Congress has departed from an entire week and a half of work (after 5 weeks off) for another 8 weeks away from Washington (wouldn't it be nice to have 13 weeks off out of 15?)
Both Houses have passed a continuing resolution to fund the government until after the midterm elections so that Congressmen and the Senators running for reelection can go home and campaign.
This sequence simply represents a fundamental dereliction of duty. Why? Because Congress has not passed ANY of the thirteen appropriations bills that it must pass to fund the government for the next fiscal year. I cannot think of a more basic Congressional task than to fund the government (and not in 3 month increments at last year's levels).
People talk about wasteful spending, well if everything is just on autopilot, and funding levels aren't adjusted, assessed, etc., it's hard to figure out what spending is useful and what is wasteful.

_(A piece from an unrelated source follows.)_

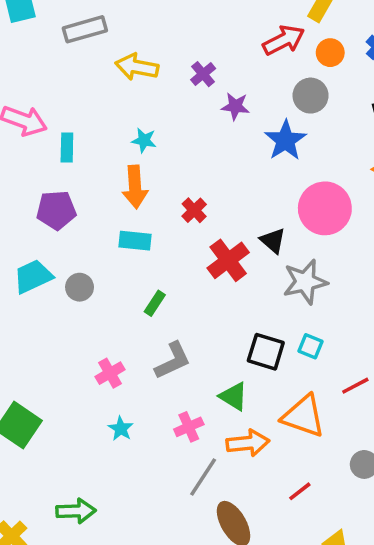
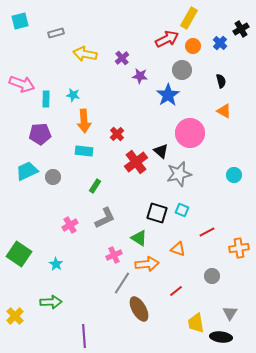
gray rectangle: (85, 29) -> (56, 33), size x0.7
cyan star: (144, 140) -> (73, 95), moved
orange triangle: (303, 416) -> (178, 249), size x0.6
cyan star: (121, 429) -> (56, 264), moved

Congress has avoided doing its job for a number of reasons.
Neither side has any desire to compromise on priorities, especially in an election year. Additionally, Republicans want to attach policy provisions that President Obama dislikes in the hopes that he won't risk shutting down the government to keep them from becoming law.
Further, Senate Majority Leader Harry Reid does not want to put appropriations bills on the floor, because he would open his at-risk senators to having to vote on non-germane amendments designed to ensnare them in electoral traps (for example, votes on hot button issues like the EPA's new emissions rules).
Both sides figure that it will be easier to pass these bills during a lame duck session after the elections (after all, who cares that the fiscal year starts on Oct 1?). But even then they will have to combine all 13 appropriation bills into one bill that is hundreds of pages long and contains countless policy riders. This bill won't receive the scrutiny it deserves because Congress will be pressed for time, and members will want to go home for the holidays (sensing a pattern here?)
Inevitably there will be unforeseen consequences and errors in this bill and/or provisions that half of Congress didn't know were in there. That's just how it goes when you have to pass 1 mammoth bill covering the entire government on a short timetable.
Without delving into who is to blame for this mess, it's disgraceful that Congress would go home without at least trying to hold a normal appropriations process. Heck, I'd like to see a statute passed preventing Congress from recessing until these bills are passed each year.
Funding the government by continuing resolution might not seem like a big deal—after all there won't be a government shutdown. Nonetheless, it hurts the ability of government agencies to plan responsibly and to do their jobs well. (They have to shift funds around to deal with lower funding levels, they have no certainty, etc)
There is another culprit for this mess— the press. This sort of irresponsibility should result in loud and universal condemnation. Editorials, television commentaries, Daily Show segments, Sean Hannity beating his desk (if you don't get the reference, watch this video). If the press took Congress to task in a major way, it might prompt a backlash from the electorate that forces Congress to act more responsibly.
Some members of the press undoubtedly will write such columns ( Rachel Maddow, Jonathan Weisman, and Norm Ornstein, among others, have already commented on how little Congress is working). But there won't be enough of them for Congress to feel any heat, or even for the public to sufficiently understand what is happening.
In fact, a new Annenberg Public Policy Center study shows us that Americans are basically clueless about our government. (35% of those surveyed couldn't name a single branch of government and 21% think that a 5-4 Supreme Court decision is sent back to Congress for reconsideration).
Thus, for the public to rise up against a Congress that can't even do its most fundamental job, this dereliction of duty would need as much attention as the NFL's current problems are receiving.
Absent that, Congressmen will continue to do what is electorally convenient, ignoring their most basic responsibility because it suits their partisan and individual needs.